• [Data section]:
Content starts
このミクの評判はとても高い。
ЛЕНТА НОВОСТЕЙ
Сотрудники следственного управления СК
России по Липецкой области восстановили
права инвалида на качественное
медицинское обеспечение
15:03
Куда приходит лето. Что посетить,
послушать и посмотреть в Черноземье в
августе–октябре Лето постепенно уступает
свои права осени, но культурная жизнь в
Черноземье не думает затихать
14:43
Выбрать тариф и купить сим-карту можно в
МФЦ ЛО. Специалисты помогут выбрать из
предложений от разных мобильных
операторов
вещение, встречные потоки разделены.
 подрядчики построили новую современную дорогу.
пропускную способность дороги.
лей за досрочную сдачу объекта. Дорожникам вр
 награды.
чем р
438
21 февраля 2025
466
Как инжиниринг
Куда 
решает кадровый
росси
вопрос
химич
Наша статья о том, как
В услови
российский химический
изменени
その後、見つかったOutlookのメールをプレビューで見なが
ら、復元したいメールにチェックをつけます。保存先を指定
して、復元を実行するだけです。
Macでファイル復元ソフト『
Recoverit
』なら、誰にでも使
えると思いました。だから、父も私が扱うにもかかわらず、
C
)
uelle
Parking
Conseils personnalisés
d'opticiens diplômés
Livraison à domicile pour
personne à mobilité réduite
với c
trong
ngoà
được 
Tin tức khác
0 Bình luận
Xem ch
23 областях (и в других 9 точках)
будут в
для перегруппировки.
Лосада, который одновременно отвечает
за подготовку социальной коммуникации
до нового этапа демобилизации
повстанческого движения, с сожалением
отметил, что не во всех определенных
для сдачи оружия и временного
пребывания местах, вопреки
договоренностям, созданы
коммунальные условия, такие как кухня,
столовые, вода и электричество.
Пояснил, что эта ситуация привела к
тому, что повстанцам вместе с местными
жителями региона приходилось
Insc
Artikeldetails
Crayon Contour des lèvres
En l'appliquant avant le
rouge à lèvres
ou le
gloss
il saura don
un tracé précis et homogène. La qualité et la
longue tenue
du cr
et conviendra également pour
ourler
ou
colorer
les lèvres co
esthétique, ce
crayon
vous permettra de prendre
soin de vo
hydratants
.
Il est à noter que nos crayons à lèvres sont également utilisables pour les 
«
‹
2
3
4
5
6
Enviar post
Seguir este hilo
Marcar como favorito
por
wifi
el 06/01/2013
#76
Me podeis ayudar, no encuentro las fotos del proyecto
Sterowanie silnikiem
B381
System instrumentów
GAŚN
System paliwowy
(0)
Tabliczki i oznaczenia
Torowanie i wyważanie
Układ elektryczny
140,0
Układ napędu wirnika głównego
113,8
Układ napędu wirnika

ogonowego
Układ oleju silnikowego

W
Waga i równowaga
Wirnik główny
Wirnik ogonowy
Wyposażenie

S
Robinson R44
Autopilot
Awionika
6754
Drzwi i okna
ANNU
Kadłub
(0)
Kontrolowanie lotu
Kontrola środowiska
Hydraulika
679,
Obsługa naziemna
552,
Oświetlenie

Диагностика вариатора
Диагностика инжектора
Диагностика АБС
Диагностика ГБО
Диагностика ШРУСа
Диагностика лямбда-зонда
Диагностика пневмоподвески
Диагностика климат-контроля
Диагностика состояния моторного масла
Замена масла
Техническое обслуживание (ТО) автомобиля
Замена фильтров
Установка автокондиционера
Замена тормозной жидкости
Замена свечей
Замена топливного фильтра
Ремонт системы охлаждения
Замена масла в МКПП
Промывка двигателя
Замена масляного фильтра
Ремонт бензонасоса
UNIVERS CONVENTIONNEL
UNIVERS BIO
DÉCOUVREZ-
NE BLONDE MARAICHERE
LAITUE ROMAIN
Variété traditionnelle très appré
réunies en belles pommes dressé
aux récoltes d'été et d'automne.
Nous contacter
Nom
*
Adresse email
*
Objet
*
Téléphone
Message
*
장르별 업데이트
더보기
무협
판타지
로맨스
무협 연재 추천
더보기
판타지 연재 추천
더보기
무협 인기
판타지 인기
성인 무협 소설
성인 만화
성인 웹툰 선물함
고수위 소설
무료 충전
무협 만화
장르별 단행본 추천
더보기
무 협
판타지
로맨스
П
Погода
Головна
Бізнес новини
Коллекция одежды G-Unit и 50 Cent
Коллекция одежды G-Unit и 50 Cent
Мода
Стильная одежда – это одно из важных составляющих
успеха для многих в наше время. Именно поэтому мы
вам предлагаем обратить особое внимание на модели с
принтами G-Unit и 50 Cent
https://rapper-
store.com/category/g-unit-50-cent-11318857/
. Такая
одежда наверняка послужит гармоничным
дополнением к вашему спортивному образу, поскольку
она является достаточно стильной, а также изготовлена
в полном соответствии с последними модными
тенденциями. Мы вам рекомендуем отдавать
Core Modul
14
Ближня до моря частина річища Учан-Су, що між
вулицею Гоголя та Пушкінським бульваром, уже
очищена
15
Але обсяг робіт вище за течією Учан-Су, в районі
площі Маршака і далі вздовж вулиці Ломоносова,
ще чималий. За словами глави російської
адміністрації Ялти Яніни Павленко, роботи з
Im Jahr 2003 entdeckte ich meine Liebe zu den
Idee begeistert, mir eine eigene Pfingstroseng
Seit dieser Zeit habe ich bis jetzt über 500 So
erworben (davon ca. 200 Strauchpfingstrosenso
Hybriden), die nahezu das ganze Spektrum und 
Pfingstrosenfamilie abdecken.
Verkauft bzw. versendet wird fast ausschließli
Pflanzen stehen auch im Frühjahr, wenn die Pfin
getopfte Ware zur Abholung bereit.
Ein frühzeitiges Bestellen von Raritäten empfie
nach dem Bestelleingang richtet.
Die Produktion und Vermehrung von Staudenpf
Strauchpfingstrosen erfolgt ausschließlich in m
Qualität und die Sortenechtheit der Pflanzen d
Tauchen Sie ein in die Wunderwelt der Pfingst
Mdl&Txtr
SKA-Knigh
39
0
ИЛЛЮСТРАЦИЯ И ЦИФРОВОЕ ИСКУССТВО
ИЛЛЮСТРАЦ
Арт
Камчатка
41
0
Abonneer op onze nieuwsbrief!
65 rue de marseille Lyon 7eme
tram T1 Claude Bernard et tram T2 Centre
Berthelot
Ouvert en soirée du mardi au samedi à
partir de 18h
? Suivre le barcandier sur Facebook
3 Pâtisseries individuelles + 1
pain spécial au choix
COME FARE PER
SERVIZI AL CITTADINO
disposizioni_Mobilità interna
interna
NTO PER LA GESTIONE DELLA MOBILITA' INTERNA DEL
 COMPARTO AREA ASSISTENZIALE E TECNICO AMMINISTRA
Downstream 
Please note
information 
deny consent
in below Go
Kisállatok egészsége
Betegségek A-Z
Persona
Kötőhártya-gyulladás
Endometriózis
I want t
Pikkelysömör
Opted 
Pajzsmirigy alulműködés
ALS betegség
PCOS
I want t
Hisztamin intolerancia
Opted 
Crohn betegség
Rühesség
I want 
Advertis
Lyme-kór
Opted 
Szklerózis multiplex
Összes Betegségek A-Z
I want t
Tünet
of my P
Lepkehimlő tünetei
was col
Content ends
• [What the task requires]:
Write out the whole listing again, exactly as it stands.

• [Task response]:
このミクの評判はとても高い。
ЛЕНТА НОВОСТЕЙ
Сотрудники следственного управления СК
России по Липецкой области восстановили
права инвалида на качественное
медицинское обеспечение
15:03
Куда приходит лето. Что посетить,
послушать и посмотреть в Черноземье в
августе–октябре Лето постепенно уступает
свои права осени, но культурная жизнь в
Черноземье не думает затихать
14:43
Выбрать тариф и купить сим-карту можно в
МФЦ ЛО. Специалисты помогут выбрать из
предложений от разных мобильных
операторов
вещение, встречные потоки разделены.
 подрядчики построили новую современную дорогу.
пропускную способность дороги.
лей за досрочную сдачу объекта. Дорожникам вр
 награды.
чем р
438
21 февраля 2025
466
Как инжиниринг
Куда 
решает кадровый
росси
вопрос
химич
Наша статья о том, как
В услови
российский химический
изменени
その後、見つかったOutlookのメールをプレビューで見なが
ら、復元したいメールにチェックをつけます。保存先を指定
して、復元を実行するだけです。
Macでファイル復元ソフト『
Recoverit
』なら、誰にでも使
えると思いました。だから、父も私が扱うにもかかわらず、
C
)
uelle
Parking
Conseils personnalisés
d'opticiens diplômés
Livraison à domicile pour
personne à mobilité réduite
với c
trong
ngoà
được 
Tin tức khác
0 Bình luận
Xem ch
23 областях (и в других 9 точках)
будут в
для перегруппировки.
Лосада, который одновременно отвечает
за подготовку социальной коммуникации
до нового этапа демобилизации
повстанческого движения, с сожалением
отметил, что не во всех определенных
для сдачи оружия и временного
пребывания местах, вопреки
договоренностям, созданы
коммунальные условия, такие как кухня,
столовые, вода и электричество.
Пояснил, что эта ситуация привела к
тому, что повстанцам вместе с местными
жителями региона приходилось
Insc
Artikeldetails
Crayon Contour des lèvres
En l'appliquant avant le
rouge à lèvres
ou le
gloss
il saura don
un tracé précis et homogène. La qualité et la
longue tenue
du cr
et conviendra également pour
ourler
ou
colorer
les lèvres co
esthétique, ce
crayon
vous permettra de prendre
soin de vo
hydratants
.
Il est à noter que nos crayons à lèvres sont également utilisables pour les 
«
‹
2
3
4
5
6
Enviar post
Seguir este hilo
Marcar como favorito
por
wifi
el 06/01/2013
#76
Me podeis ayudar, no encuentro las fotos del proyecto
Sterowanie silnikiem
B381
System instrumentów
GAŚN
System paliwowy
(0)
Tabliczki i oznaczenia
Torowanie i wyważanie
Układ elektryczny
140,0
Układ napędu wirnika głównego
113,8
Układ napędu wirnika

ogonowego
Układ oleju silnikowego

W
Waga i równowaga
Wirnik główny
Wirnik ogonowy
Wyposażenie

S
Robinson R44
Autopilot
Awionika
6754
Drzwi i okna
ANNU
Kadłub
(0)
Kontrolowanie lotu
Kontrola środowiska
Hydraulika
679,
Obsługa naziemna
552,
Oświetlenie

Диагностика вариатора
Диагностика инжектора
Диагностика АБС
Диагностика ГБО
Диагностика ШРУСа
Диагностика лямбда-зонда
Диагностика пневмоподвески
Диагностика климат-контроля
Диагностика состояния моторного масла
Замена масла
Техническое обслуживание (ТО) автомобиля
Замена фильтров
Установка автокондиционера
Замена тормозной жидкости
Замена свечей
Замена топливного фильтра
Ремонт системы охлаждения
Замена масла в МКПП
Промывка двигателя
Замена масляного фильтра
Ремонт бензонасоса
UNIVERS CONVENTIONNEL
UNIVERS BIO
DÉCOUVREZ-
NE BLONDE MARAICHERE
LAITUE ROMAIN
Variété traditionnelle très appré
réunies en belles pommes dressé
aux récoltes d'été et d'automne.
Nous contacter
Nom
*
Adresse email
*
Objet
*
Téléphone
Message
*
장르별 업데이트
더보기
무협
판타지
로맨스
무협 연재 추천
더보기
판타지 연재 추천
더보기
무협 인기
판타지 인기
성인 무협 소설
성인 만화
성인 웹툰 선물함
고수위 소설
무료 충전
무협 만화
장르별 단행본 추천
더보기
무 협
판타지
로맨스
П
Погода
Головна
Бізнес новини
Коллекция одежды G-Unit и 50 Cent
Коллекция одежды G-Unit и 50 Cent
Мода
Стильная одежда – это одно из важных составляющих
успеха для многих в наше время. Именно поэтому мы
вам предлагаем обратить особое внимание на модели с
принтами G-Unit и 50 Cent
https://rapper-
store.com/category/g-unit-50-cent-11318857/
. Такая
одежда наверняка послужит гармоничным
дополнением к вашему спортивному образу, поскольку
она является достаточно стильной, а также изготовлена
в полном соответствии с последними модными
тенденциями. Мы вам рекомендуем отдавать
Core Modul
14
Ближня до моря частина річища Учан-Су, що між
вулицею Гоголя та Пушкінським бульваром, уже
очищена
15
Але обсяг робіт вище за течією Учан-Су, в районі
площі Маршака і далі вздовж вулиці Ломоносова,
ще чималий. За словами глави російської
адміністрації Ялти Яніни Павленко, роботи з
Im Jahr 2003 entdeckte ich meine Liebe zu den
Idee begeistert, mir eine eigene Pfingstroseng
Seit dieser Zeit habe ich bis jetzt über 500 So
erworben (davon ca. 200 Strauchpfingstrosenso
Hybriden), die nahezu das ganze Spektrum und 
Pfingstrosenfamilie abdecken.
Verkauft bzw. versendet wird fast ausschließli
Pflanzen stehen auch im Frühjahr, wenn die Pfin
getopfte Ware zur Abholung bereit.
Ein frühzeitiges Bestellen von Raritäten empfie
nach dem Bestelleingang richtet.
Die Produktion und Vermehrung von Staudenpf
Strauchpfingstrosen erfolgt ausschließlich in m
Qualität und die Sortenechtheit der Pflanzen d
Tauchen Sie ein in die Wunderwelt der Pfingst
Mdl&Txtr
SKA-Knigh
39
0
ИЛЛЮСТРАЦИЯ И ЦИФРОВОЕ ИСКУССТВО
ИЛЛЮСТРАЦ
Арт
Камчатка
41
0
Abonneer op onze nieuwsbrief!
65 rue de marseille Lyon 7eme
tram T1 Claude Bernard et tram T2 Centre
Berthelot
Ouvert en soirée du mardi au samedi à
partir de 18h
? Suivre le barcandier sur Facebook
3 Pâtisseries individuelles + 1
pain spécial au choix
COME FARE PER
SERVIZI AL CITTADINO
disposizioni_Mobilità interna
interna
NTO PER LA GESTIONE DELLA MOBILITA' INTERNA DEL
 COMPARTO AREA ASSISTENZIALE E TECNICO AMMINISTRA
Downstream 
Please note
information 
deny consent
in below Go
Kisállatok egészsége
Betegségek A-Z
Persona
Kötőhártya-gyulladás
Endometriózis
I want t
Pikkelysömör
Opted 
Pajzsmirigy alulműködés
ALS betegség
PCOS
I want t
Hisztamin intolerancia
Opted 
Crohn betegség
Rühesség
I want 
Advertis
Lyme-kór
Opted 
Szklerózis multiplex
Összes Betegségek A-Z
I want t
Tünet
of my P
Lepkehimlő tünetei
was col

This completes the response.